According to Monty Hall, the Monty Hall problem is based on the false assumption that he knew what was behind the cards, doors, or whatever. He said he did not. If you watched the show, you would see that he did not by the fact that he often picked the prize himself.

>> No.5915986

>>5914774
That's retarded. Why would he open the door with the prize?

>> No.5916551

this one cleared it up for me, it took lots of other ones before I found it
http://www.youtube.com/watch?v=koPBkK_Ra-k

>> No.5916566

if there are 1000 doors, 999 goats and only one car.
you'd pick one and he'd reveal every other door but one.
what do you think your chances are now

>> No.5917249

>>5916566
50/50, because the other reviled doors are meaning less to the outcome. If you don't use your option to switch and it goes away, did that option change anything?

>> No.5917944

>>5911061
>switching to the other door (the one not selected initially) gives 2/3 odds

Don't you mean 1/2 odds?

Why is the goat that has been revealed, still calculated as a potential choice?

>> No.5917996

>>5917944
I mean.... seriously.... after one of the doors has been opened, and revealed to be a goat....

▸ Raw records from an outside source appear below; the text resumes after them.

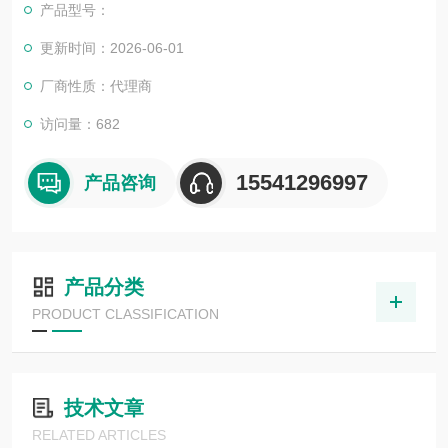
产品型号：
更新时间：2026-06-01
厂商性质：代理商
访问量：682
15541296997
产品咨询
产品分类
PRODUCT CLASSIFICATION
技术文章
RELATED ARTICLES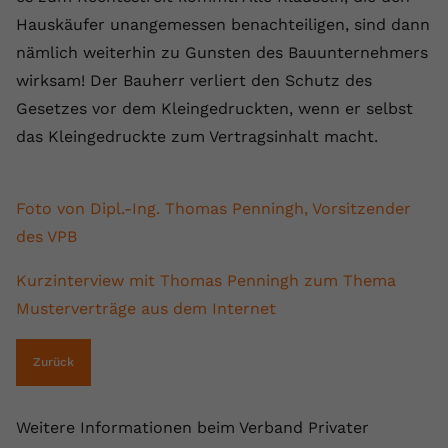
registriert eine eindeutige ID, um
Hauskäufer unangemessen benachteiligen, sind dann
Zweck
Daten darüber zu speichern, welche
nämlich weiterhin zu Gunsten des Bauunternehmers
Videos von YouTube der Nutzer
wirksam! Der Bauherr verliert den Schutz des
gesehen hat.
Gesetzes vor dem Kleingedruckten, wenn er selbst
das Kleingedruckte zum Vertragsinhalt macht.
Name
yt-remote-connected-devices
Anbieter
Youtube.com
Foto von Dipl.-Ing. Thomas Penningh, Vorsitzender
Laufzeit
Session
des VPB
YouTube setzt diesen Cookie, um die
Kurzinterview mit Thomas Penningh zum Thema
Videopräferenzen des Nutzers zu
Zweck
Musterverträge aus dem Internet
speichern, der eingebettete YouTube-
Videos verwendet.
Zurück
Weitere Informationen beim Verband Privater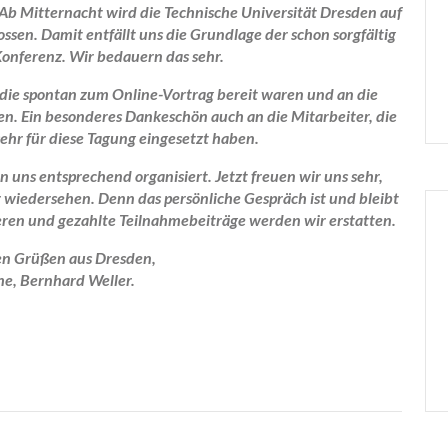
 Ab Mitternacht wird die Technische Universität Dresden auf
ssen. Damit entfällt uns die Grundlage der schon sorgfältig
onferenz. Wir bedauern das sehr.
 die spontan zum Online-Vortrag bereit waren und an die
n. Ein besonderes Dankeschön auch an die Mitarbeiter, die
 sehr für diese Tagung eingesetzt haben.
 uns entsprechend organisiert. Jetzt freuen wir uns sehr,
 wiedersehen. Denn das persönliche Gespräch ist und bleibt
eren und gezahlte Teilnahmebeiträge werden wir erstatten.
en Grüßen aus Dresden,
che, Bernhard Weller.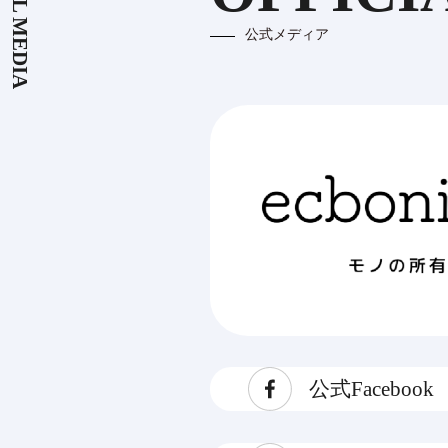
OFFICIAL MEDIA
公式メディア
公式Facebook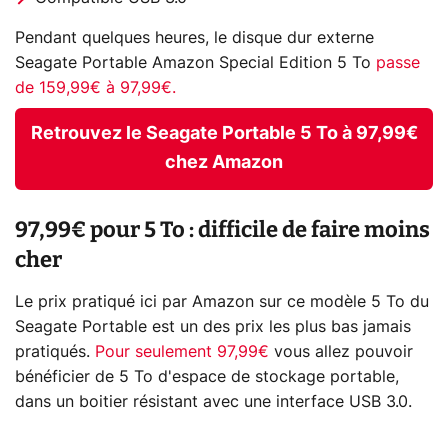
Pendant quelques heures, le disque dur externe
Seagate Portable Amazon Special Edition 5 To
passe
de 159,99€ à 97,99€.
Retrouvez le Seagate Portable 5 To à 97,99€
chez Amazon
97,99€ pour 5 To : difficile de faire moins
cher
Le prix pratiqué ici par Amazon sur ce modèle 5 To du
Seagate Portable est un des prix les plus bas jamais
pratiqués.
Pour seulement 97,99€
vous allez pouvoir
bénéficier de 5 To d'espace de stockage portable,
dans un boitier résistant avec une interface USB 3.0.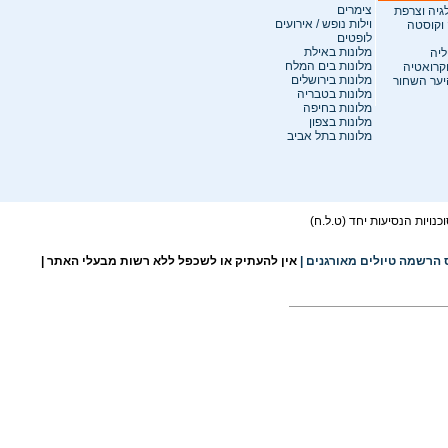
צימרים
לגיה וצרפת
וילות נופש / אירועים
 וקוסטה
לופטים
מלונות באילת
ליה
מלונות בים המלח
וקרואטיה
מלונות בירושלים
היער השחור
מלונות בטבריה
מלונות בחיפה
מלונות בצפון
מלונות בתל אביב
ויות הנסיעות יחד (ט.ל.ח)
 הרשמה טיולים מאורגנים
|
אין להעתיק או לשכפל ללא רשות מבעלי האתר |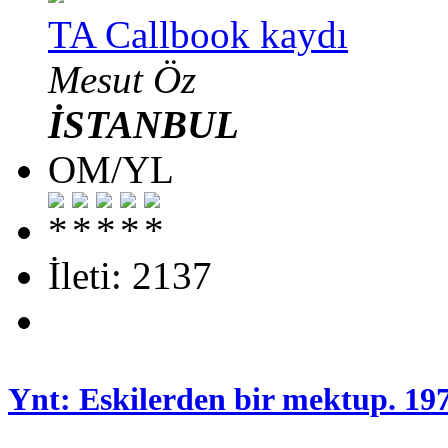
TA Callbook kaydı
Mesut Öz
İSTANBUL
OM/YL
İleti: 2137
Ynt: Eskilerden bir mektup. 19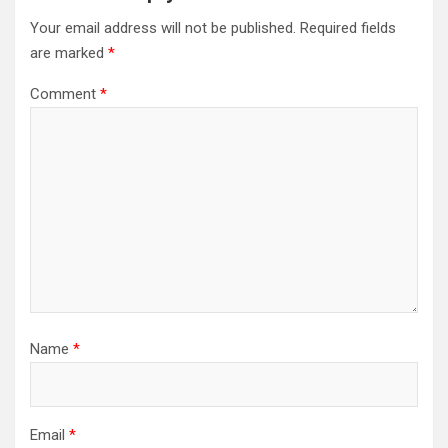
Your email address will not be published.
Required fields
are marked
*
Comment
*
Name
*
Email
*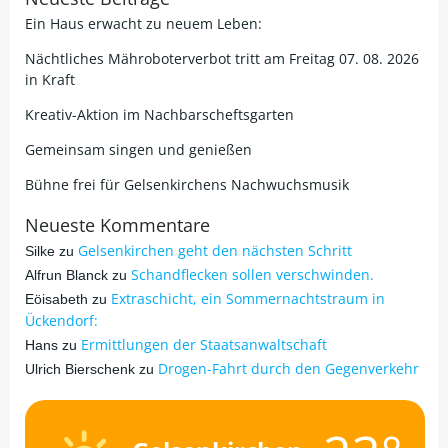
Ein Haus erwacht zu neuem Leben:
Nächtliches Mähroboterverbot tritt am Freitag 07. 08. 2026
in Kraft
Kreativ-Aktion im Nachbarscheftsgarten
Gemeinsam singen und genießen
Bühne frei für Gelsenkirchens Nachwuchsmusik
Neueste Kommentare
Gelsenkirchen geht den nächsten Schritt
Silke
zu
Schandflecken sollen verschwinden.
Alfrun Blanck
zu
Extraschicht, ein Sommernachtstraum in
Eöisabeth
zu
Ückendorf:
Ermittlungen der Staatsanwaltschaft
Hans
zu
Drogen-Fahrt durch den Gegenverkehr
Ulrich Bierschenk
zu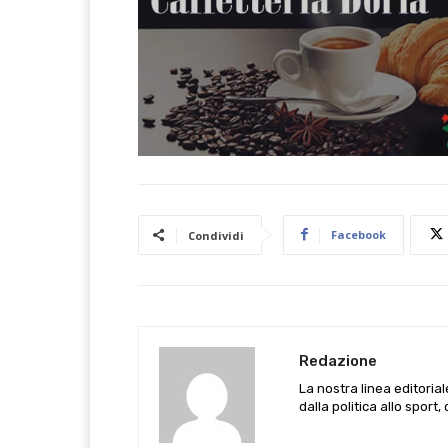
Facebook
Condividi
Redazione
La nostra linea editoria
dalla politica allo sport,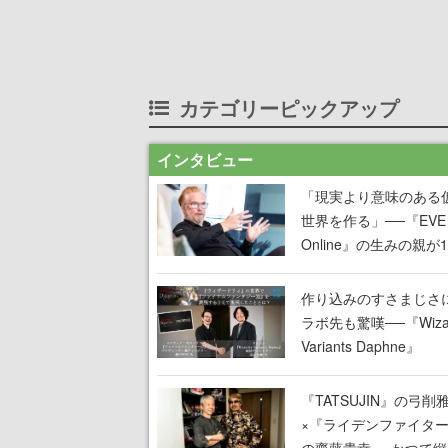
カテゴリーピックアップ
インタビュー
「現実より意味のある
世界を作る」──『EVE
Online』の生みの親が
掲げ続ける”クレイジー
言”は、比喩ではなく本
作り込みのすさまじさ
った
ラボ先も驚嘆──『Wizar
Variants Daphne』
×『FFXI』コラボが期
定なのにジョブもキャ
『TATSUJIN』の弓削
武器も戦闘システムも
×『ライデンファイタ
オフで作り込まれた理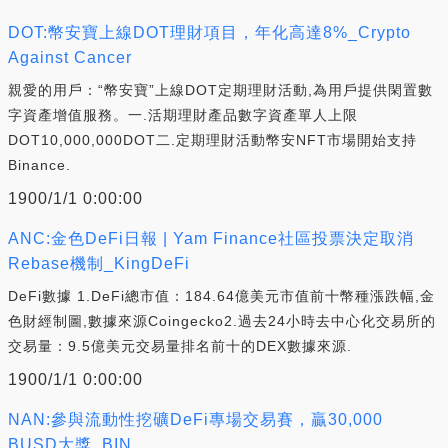
DOT:幣安寶上線DOT理財項目，年化高達8%_Crypto
Against Cancer
親愛的用戶：“幣安寶”上線DOT定期理財活動,為用戶提供閑置數
字資產增值服務。一.活期理財產品數字資產單人上限
DOT10,000,000DOT二.定期理財活動幣安NFT市場開始支持
Binance.
1900/1/1 0:00:00
ANC:金色DeFi日報 | Yam Finance社區投票決定取消
Rebase機制_KingDeFi
DeFi數據 1.DeFi總市值：184.64億美元市值前十幣種漲跌幅,金
色財經制圖,數據來源Coingecko2.過去24小時去中心化交易所的
交易量：9.5億美元交易量排名前十的DEX數據來源.
1900/1/1 0:00:00
NAN:參與流動性挖礦DeFi專場交易賽，贏30,000
BUSD大獎_BIN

There is STILL only one car, and now there are only TWO doors that it may be behind.

Hence 1 out of 2, or one half, or 50%

IT isn't out of three, because there aren't three doors to choose from any-more....

and it isn't 2, because you still only get ONE fucking choice.

it's 1/2, not 2/3... seriously... stop being this stupid.

>> No.5918014

>>5912104
These are very interesting problems

>http://en.wikipedia.org/wiki/Bertrand_paradox_%28probability%29
This is saying random numbers don't mean anything unless you say how the random numbers are generated. For example, suppose I picked a random number x between 0 and 1, and I asked you to state the probability that x is between 1/2 and 1. You would probably immediately say it's 1/2, since "half" the numbers in [0,1] are between 1/2 and 1. But I never told you how I was generating the numbers. What if I picked x by first picking y uniformly between 0 and 1, then computing x = y^2. Technically x is a random number between 0 and 1, but the probability that x is between [1/2, 1] is only 7/24, not 1/2 as you might expect.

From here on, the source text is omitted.